View attachment 2094
index.php

Note the integral of the left plots are the same ($100)

With all the possible good intention from Intel, as you mentioned on extending equipment depreciation from 5 to 8 years, we have to look into to the reality and what kinds of problems can be imposed on Intel.

Under the rapid change of manufacturing technology and market demand, TSMC's strategy is to depreciate the equipment as quick as the tax laws and accounting rules allowed while Intel is doing the opposite way. Do we really believe Intel's assertion that the equipment is still be competitive during the 6th, 7th, and 8the year?

If the answer is "yes", then Intel will be facing TSMC's near zero depreciation cost competition because TSMC completes its equipment depreciation in 5 years.

If the answer is "no", Intel will be holding a lot of non-competitive or non-productive equipment for three additional years than TSMC. TSMC is going to recover all its equipment investment, buy newer and more powerful machines, and move on.

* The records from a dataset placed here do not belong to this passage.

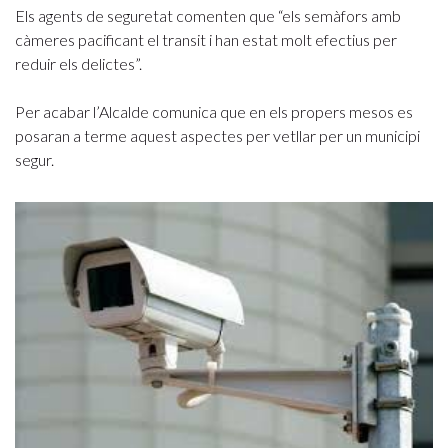
Els agents de seguretat comenten que “els semàfors amb
càmeres pacificant el transit i han estat molt efectius per
reduir els delictes”.
Per acabar l’Alcalde comunica que en els propers mesos es
posaran a terme aquest aspectes per vetllar per un municipi
segur.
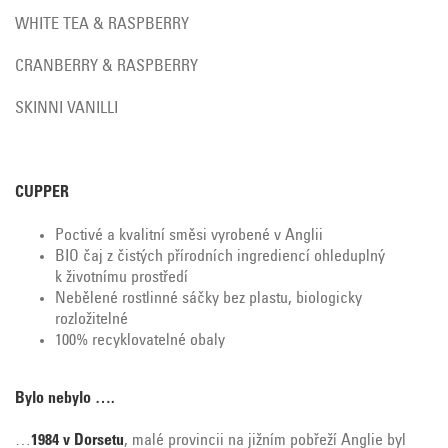
WHITE TEA & RASPBERRY
CRANBERRY & RASPBERRY
SKINNI VANILLI
CUPPER
Poctivé a kvalitní směsi vyrobené v Anglii
BIO čaj z čistých přírodních ingrediencí ohleduplný
k životnímu prostředí
Nebělené rostlinné sáčky bez plastu, biologicky
rozložitelné
100% recyklovatelné obaly
Bylo nebylo ….
…
1984 v Dorsetu
, malé provincii na jižním pobřeží Anglie byl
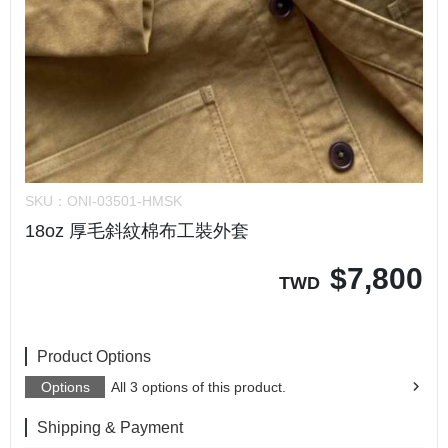
SKU：
ONI-03501-HMSK
18oz 厚毛斜紋棉布工裝外套
$
7,800
TWD
Product Options
Options
All 3 options of this product.
Shipping & Payment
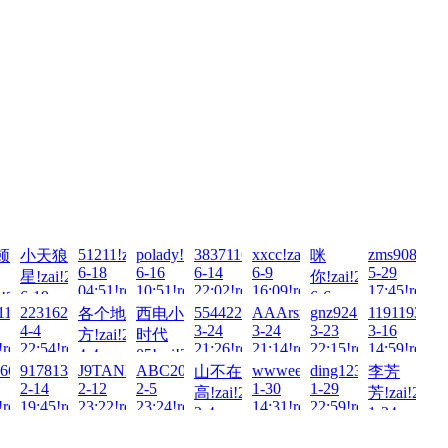
51211!zai!2026-
polady!zai!2026-
3837116307!zai!2026-
xxcc!zai!2026-
zms9087691
顿
小天狼
咪
6-18
6-16
6-14
6-9
5-29
星!zai!2026-
你!zai!2026-
04:51!read!
10:51!read!
22:02!read!
16:09!read!
17:45!read!
6-19
6-6
!2026-
026-
11111!zai!2026-
2231624305!zai!2026-
554422!zai!2026-
AAArsmls!zai!2026-
gnz924!zai!2026-
1191193576!
各个地
西电小
01:45!read!
13:23!read!
4-4
3-24
3-24
3-23
3-16
方!zai!2026-
时代
!read!
!read!
22:54!read!
21:26!read!
21:14!read!
22:15!read!
14:59!read!
4-4
05!zai!2026-
ai!2026-
666!zai!2026-
9178133!zai!2026-
J9TANK!zai!2026-
ABC2023!zai!2026-
wwweeeiii!zai!2026-
ding123ding!zai!202
山不在
李芳
00:51!read!
4-1
2-14
2-12
2-5
1-30
1-29
03:10!read!
高!zai!2026-
芳!zai!2026
!read!
19:45!read!
23:22!read!
23:24!read!
14:31!read!
22:59!read!
2-4
1-24
03:49!read!
22:47!read!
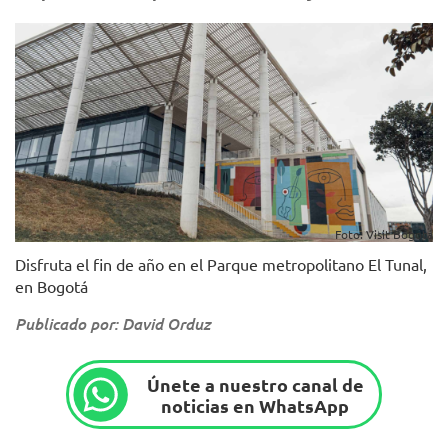
Foto: Visit Bogotá
Disfruta el fin de año en el Parque metropolitano El Tunal,
en Bogotá
Publicado por: David Orduz
Únete a nuestro canal de
noticias en WhatsApp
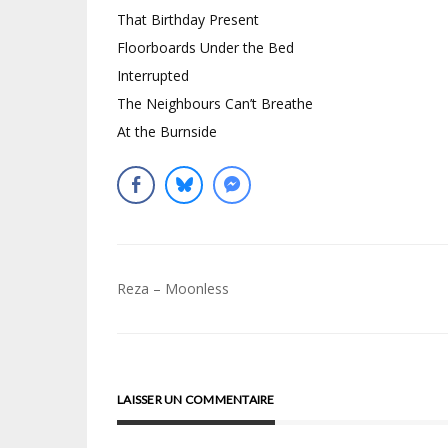
That Birthday Present
Floorboards Under the Bed
Interrupted
The Neighbours Can’t Breathe
At the Burnside
Navigation
Reza – Moonless
de
l’article
LAISSER UN COMMENTAIRE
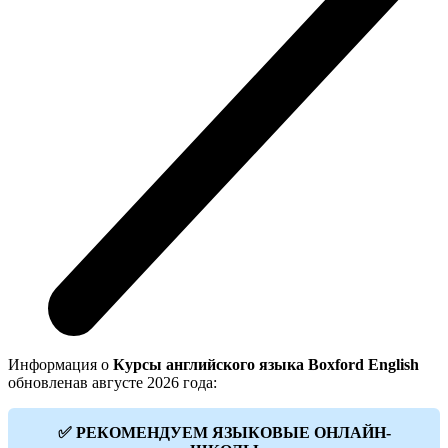
Информация о
Курсы английского языка Boxford English
обновленав августе 2026 года:
✅ РЕКОМЕНДУЕМ ЯЗЫКОВЫЕ ОНЛАЙН-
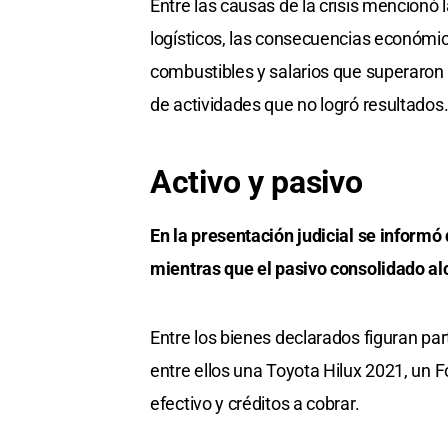
Entre las causas de la crisis mencionó 
logísticos, las consecuencias económi
combustibles y salarios que superaron la
de actividades que no logró resultados
Activo y pasivo
En la presentación judicial se informó
mientras que el pasivo consolidado al
Entre los bienes declarados figuran pa
entre ellos una Toyota Hilux 2021, un 
efectivo y créditos a cobrar.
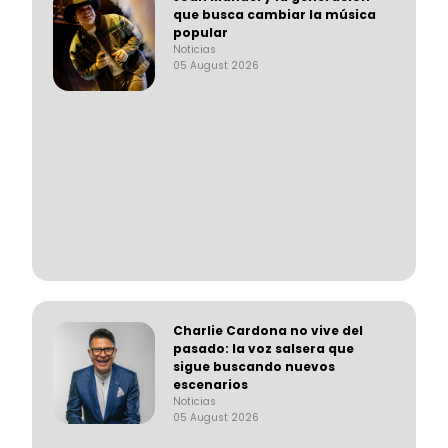
que busca cambiar la música
popular
Noticias
05 August 2026
Charlie Cardona no vive del
pasado: la voz salsera que
sigue buscando nuevos
escenarios
Noticias
05 August 2026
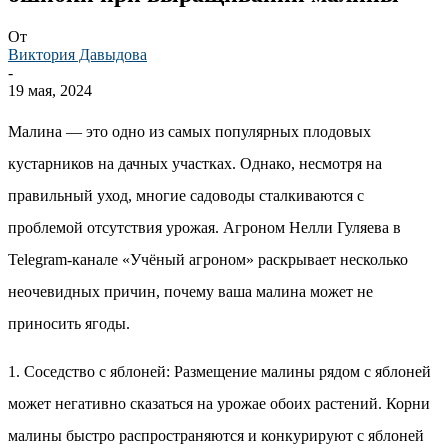
От
Виктория Давыдова
-
19 мая, 2024
Малина — это одно из самых популярных плодовых
кустарников на дачных участках. Однако, несмотря на
правильный уход, многие садоводы сталкиваются с
проблемой отсутствия урожая. Агроном Нелли Гуляева в
Telegram-канале «Учёный агроном» раскрывает несколько
неочевидных причин, почему ваша малина может не
приносить ягоды.
1. Соседство с яблоней: Размещение малины рядом с яблоней
может негативно сказаться на урожае обоих растений. Корни
малины быстро распространяются и конкурируют с яблоней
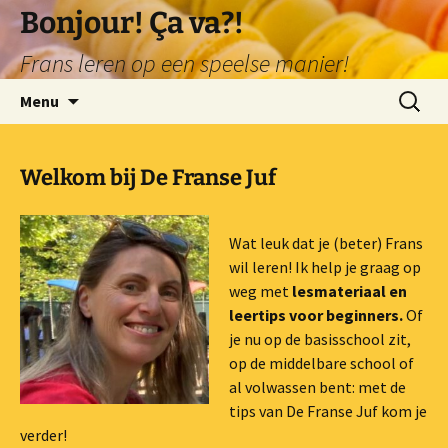
Ga
Bonjour! Ça va?!
naar
Frans leren op een speelse manier!
de
inhoud
Zoeken
Menu
naar:
Welkom bij De Franse Juf
Wat leuk dat je (beter) Frans
wil leren! Ik help je graag op
weg met
lesmateriaal en
leertips voor beginners.
Of
je nu op de basisschool zit,
op de middelbare school of
al volwassen bent: met de
tips van De Franse Juf kom je
verder!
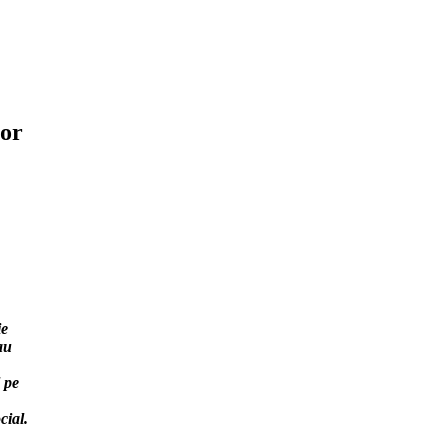
ior
ie
au
l pe
cial.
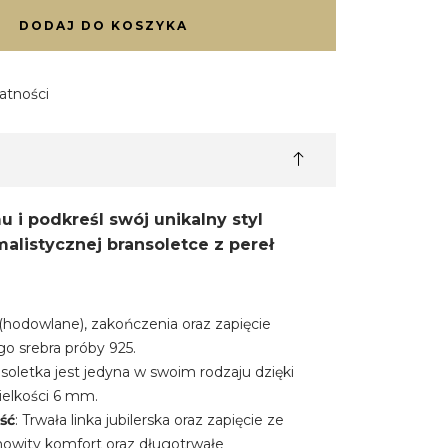
DODAJ DO KOSZYKA
atności
u i podkreśl swój unikalny styl
malistycznej bransoletce z pereł
 (hodowlane), zakończenia oraz zapięcie
o srebra próby 925.
nsoletka jest jedyna w swoim rodzaju dzięki
ielkości 6 mm.
ść
: Trwała linka jubilerska oraz zapięcie ze
mowity komfort oraz długotrwałe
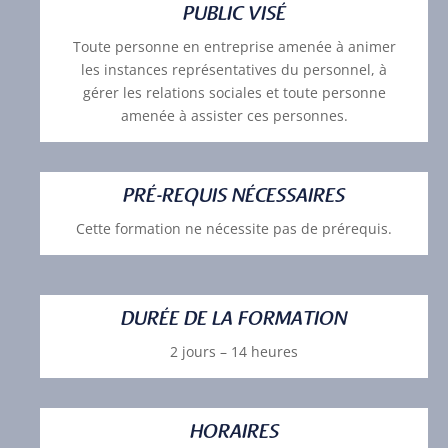
PUBLIC VISÉ
Toute personne en entreprise amenée à animer
les instances représentatives du personnel, à
gérer les relations sociales et toute personne
amenée à assister ces personnes.
PRÉ-REQUIS NÉCESSAIRES
Cette formation ne nécessite pas de prérequis.
DURÉE DE LA FORMATION
2 jours – 14 heures
HORAIRES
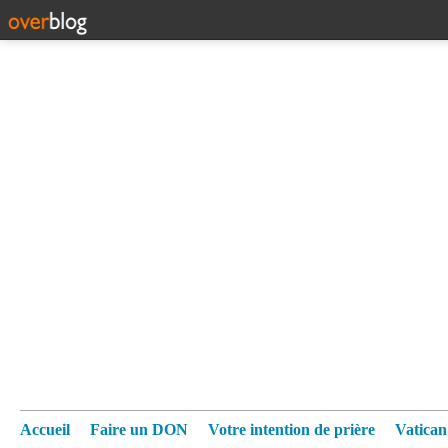
Accueil
Faire un DON
Votre intention de prière
Vatica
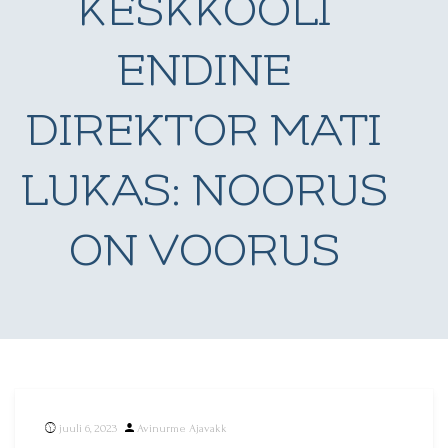
KESKKOOLI
ENDINE
DIREKTOR MATI
LUKAS: NOORUS
ON VOORUS
Posted
juuli 6, 2023
Avinurme Ajavakk
by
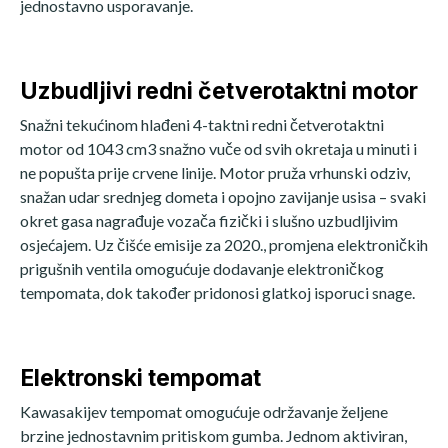
jednostavno usporavanje.
Uzbudljivi redni četverotaktni motor
Snažni tekućinom hlađeni 4-taktni redni četverotaktni
motor od 1043 cm3 snažno vuče od svih okretaja u minuti i
ne popušta prije crvene linije. Motor pruža vrhunski odziv,
snažan udar srednjeg dometa i opojno zavijanje usisa – svaki
okret gasa nagrađuje vozača fizički i slušno uzbudljivim
osjećajem. Uz čišće emisije za 2020., promjena elektroničkih
prigušnih ventila omogućuje dodavanje elektroničkog
tempomata, dok također pridonosi glatkoj isporuci snage.
Elektronski tempomat
Kawasakijev tempomat omogućuje održavanje željene
brzine jednostavnim pritiskom gumba. Jednom aktiviran,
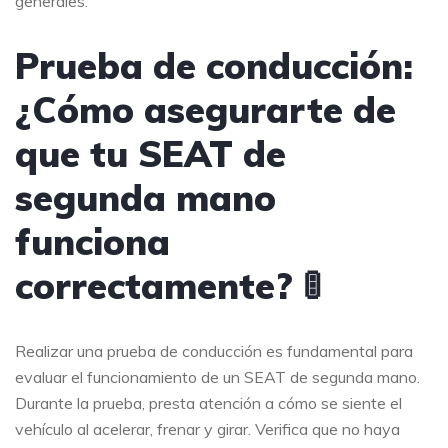
generales.
Prueba de conducción:
¿Cómo asegurarte de
que tu SEAT de
segunda mano
funciona
correctamente? 🚦
Realizar una prueba de conducción es fundamental para
evaluar el funcionamiento de un SEAT de segunda mano.
Durante la prueba, presta atención a cómo se siente el
vehículo al acelerar, frenar y girar. Verifica que no haya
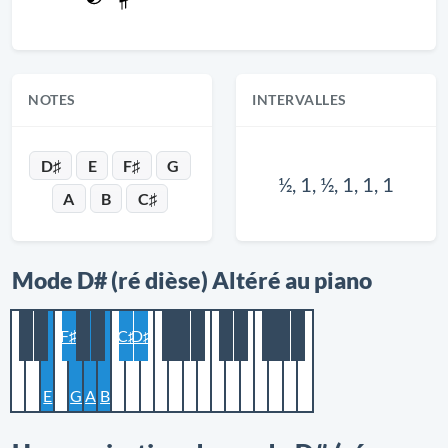
NOTES
INTERVALLES
D♯
E
F♯
G
½, 1, ½, 1, 1, 1
A
B
C♯
Mode D# (ré dièse) Altéré au piano
F♯
C♯
D♯
E
G
A
B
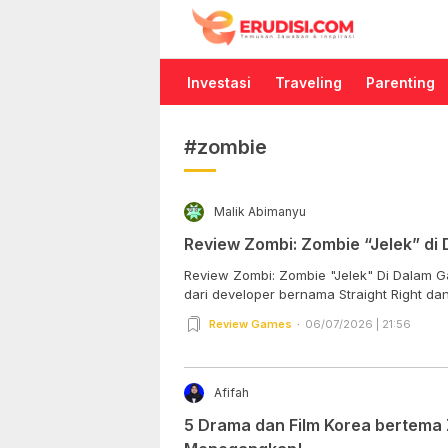
Erudisi
Temukan Jawaban dan Inspirasi
Investasi
Traveling
Parenting
#zombie
Malik Abimanyu
Review Zombi: Zombie “Jelek” d
Review Zombi: Zombie "Jelek" Di Dalam
dari developer bernama Straight Right dan.
Review Games
06/07/2026 | 21:56
Afifah
5 Drama dan Film Korea bertema 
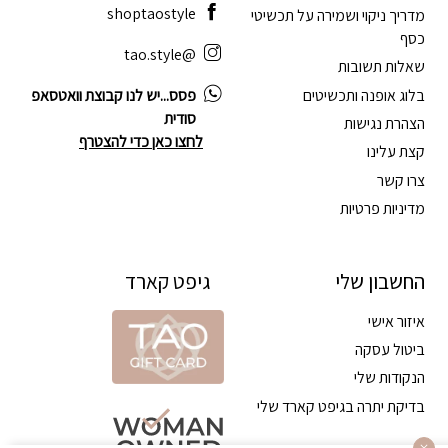
shoptaostyle
מדריך ניקוי ושמירה על תכשיטי
כסף
@tao.style
שאלות תשובות
בלוג אופנה ותכשיטים
פסס...יש לנו קבוצת וואטסאפ
סודית
הצהרת נגישות
לחצו כאן כדי להצטרף
קצת עלינו
צרו קשר
מדיניות פרטיות
החשבון שלי
גיפט קארד
איזור אישי
ביטול עסקה
הנקודות שלי
בדיקת יתרה בגיפט קארד שלי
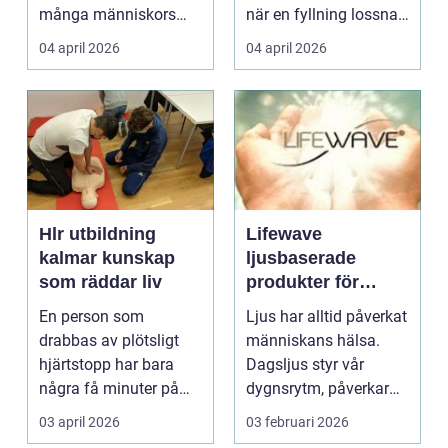
många människors
när en fyllning lossnar
friskvård. ...
eller en ...
04 april 2026
04 april 2026
Hlr utbildning
Lifewave
kalmar kunskap
ljusbaserade
som räddar liv
produkter för
hälsa och
En person som
Ljus har alltid påverkat
välbefinnande
drabbas av plötsligt
människans hälsa.
hjärtstopp har bara
Dagsljus styr vår
några få minuter på
dygnsrytm, påverkar
sig. För varje minut
humör, sömn och ene...
03 april 2026
03 februari 2026
utan...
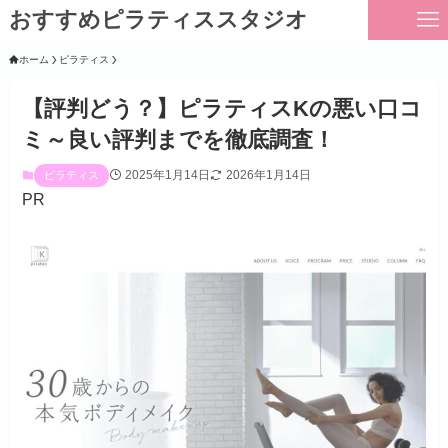
おすすめピラティススタジオ
ホーム
ピラティス
【評判どう？】ピラティスKの悪い口コ
ミ～良い評判までを徹底調査！
2025年1月14日
2026年1月14日
ピラティス
PR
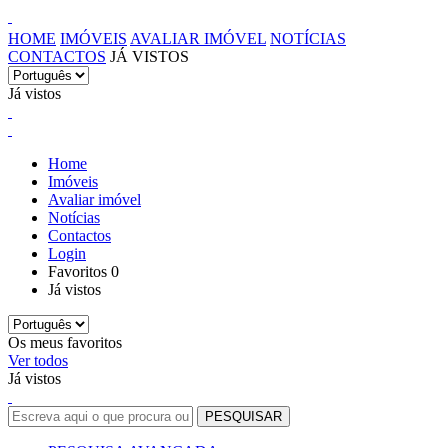
HOME
IMÓVEIS
AVALIAR IMÓVEL
NOTÍCIAS
CONTACTOS
JÁ VISTOS
Já vistos
Home
Imóveis
Avaliar imóvel
Notícias
Contactos
Login
Favoritos
0
Já vistos
Os meus favoritos
Ver todos
Já vistos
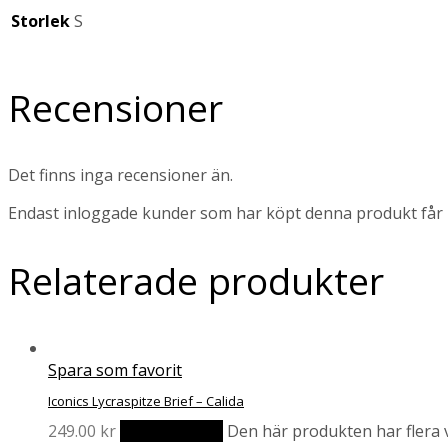
Storlek
S
Recensioner
Det finns inga recensioner än.
Endast inloggade kunder som har köpt denna produkt får 
Relaterade produkter
Spara som favorit
Iconics Lycraspitze Brief – Calida
249.00
kr
Välj alternativ
Den här produkten har flera v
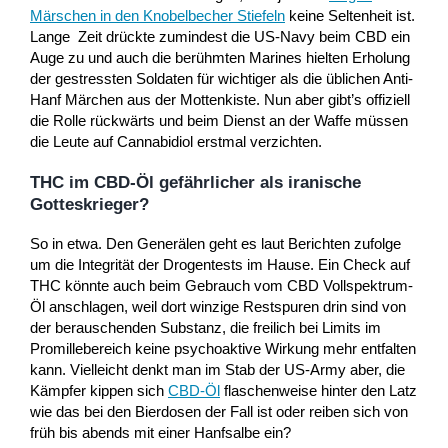
Märschen in den Knobelbecher Stiefeln
keine Seltenheit ist.
Lange Zeit drückte zumindest die US-Navy beim CBD ein
Auge zu und auch die berühmten Marines hielten Erholung
der gestressten Soldaten für wichtiger als die üblichen Anti-
Hanf Märchen aus der Mottenkiste. Nun aber gibt’s offiziell
die Rolle rückwärts und beim Dienst an der Waffe müssen
die Leute auf Cannabidiol erstmal verzichten.
THC im CBD-Öl gefährlicher als iranische
Gotteskrieger?
So in etwa. Den Generälen geht es laut Berichten zufolge
um die Integrität der Drogentests im Hause. Ein Check auf
THC könnte auch beim Gebrauch vom CBD Vollspektrum-
Öl anschlagen, weil dort winzige Restspuren drin sind von
der berauschenden Substanz, die freilich bei Limits im
Promillebereich keine psychoaktive Wirkung mehr entfalten
kann. Vielleicht denkt man im Stab der US-Army aber, die
Kämpfer kippen sich
CBD-Öl
flaschenweise hinter den Latz
wie das bei den Bierdosen der Fall ist oder reiben sich von
früh bis abends mit einer Hanfsalbe ein?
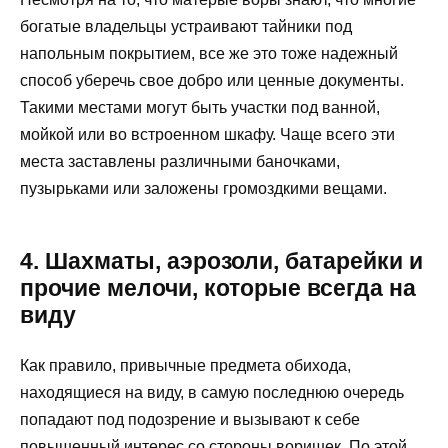
богатые владельцы устраивают тайники под
напольным покрытием, все же это тоже надежный
способ уберечь свое добро или ценные документы.
Такими местами могут быть участки под ванной,
мойкой или во встроенном шкафу. Чаще всего эти
места заставлены различными баночками,
пузырьками или заложены громоздкими вещами.
4. Шахматы, аэрозоли, батарейки и
прочие мелочи, которые всегда на
виду
Как правило, привычные предмета обихода,
находящиеся на виду, в самую последнюю очередь
попадают под подозрение и вызывают к себе
повышенный интерес со стороны воришек. По этой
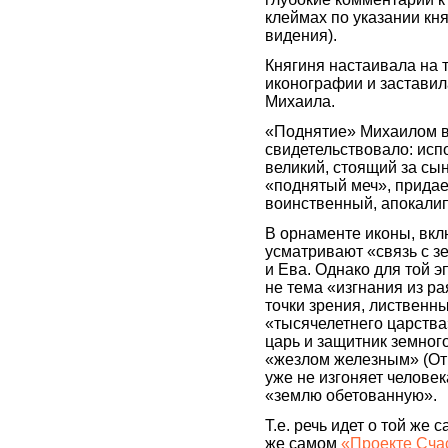
клеймах по указании кня
видения).
Княгиня настаивала на т
иконографии и заставил
Михаила.
«Поднятие» Михаилом в
свидетельствовало: исп
великий, стоящий за сын
«поднятый меч», прида
воинственный, апокалип
В орнаменте иконы, вкл
усматривают «связь с з
и Ева. Однако для той 
не тема «изгнания из ра
точки зрения, лиственн
«тысячелетнего царства»
царь и защитник земного
«жезлом железным» (Откр
уже не изгоняет человека
«землю обетованную».
Т.е. речь идет о той же
же самом
«Проекте Сча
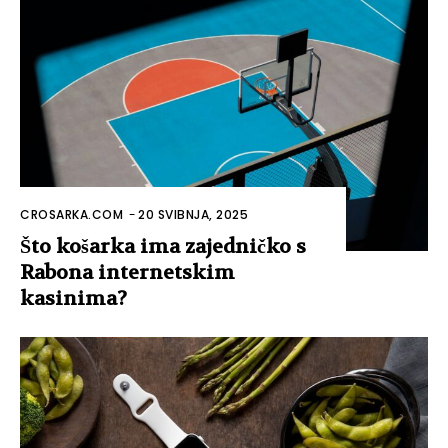
CROSARKA.COM
-
20 SVIBNJA, 2025
Što košarka ima zajedničko s
Rabona internetskim
kasinima?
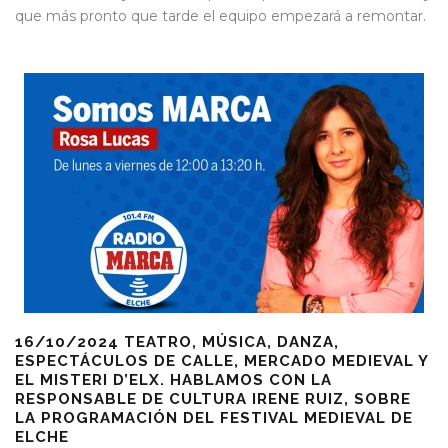
que más pronto que tarde el equipo empezará a remontar.
16/10/2024 TEATRO, MÚSICA, DANZA,
ESPECTÁCULOS DE CALLE, MERCADO MEDIEVAL Y
EL MISTERI D’ELX. HABLAMOS CON LA
RESPONSABLE DE CULTURA IRENE RUIZ, SOBRE
LA PROGRAMACIÓN DEL FESTIVAL MEDIEVAL DE
ELCHE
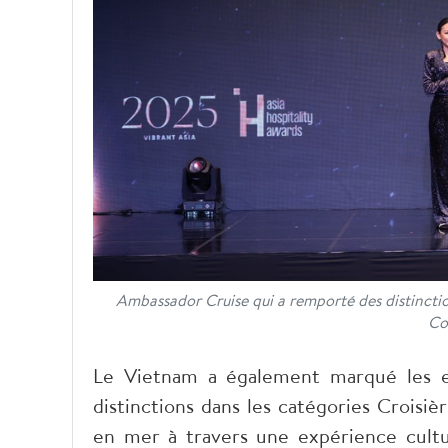
Ambassador Cruise qui a remporté des distinction
Co
Le Vietnam a également marqué les e
distinctions dans les catégories Croisièr
en mer à travers une expérience cultu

Extending equipment depreciation from 5 years to 8 years has several effects on Intel:

1. Reduce the the expense and possibly boost Intel's EPS or keep Intel's EPS not to fall too quick. It will be good for Intel CEO and CFO to reach their performance requirements at the expense of Intel's future. Intel spent $133.9 billion since 2000 or $83.6 billion since 2010 in stock buyback program in order to boost Intel's EPS. Extending years of depreciation and buy back shares bear the same Intel attitude: keep EPS afloat while avoid addressing Intel's fundamental problems.

2. Reduce the annual depreciation expense can cosmetically boost Intel's "book value". Better book value and EPS can help Intel's stock price and consequently help Intel CEO's and CFO's performance review.

3. Reduce the annual depreciation expense can make people believe certain Intel capital investments are finically viable while the actual situation might be going the other way.

4. According Intel's estimate, extending the equipment depreciation from 5 years to 8 years resulted $2.5 billion increase to the gross margin for 2023. But wait a moment, Intel 2023 GAAP net profit was only $1.7 billion! That means without this depreciation manipulation, Intel 2023 will be in a net loss.

Semiconductor business is a very challenging and difficult business. But one thing for sure, financial engineering will masquerade the true problems and pass the hot potatoes to the future CEO and CFO.
 
With all the possible good intention from Intel, as you mentioned on extending equipment depreciation from 5 to 8 years, we have to look into to the reality and what kinds of problems can be imposed on Intel.

Under the rapid change of manufacturing technology and market demand, TSMC's strategy is to depreciate the equipment as quick as the tax laws and accounting rules allowed while Intel is doing the opposite way. Do we really believe Intel's assertion that the equipment is still be competitive during the 6th, 7th, and 8the year?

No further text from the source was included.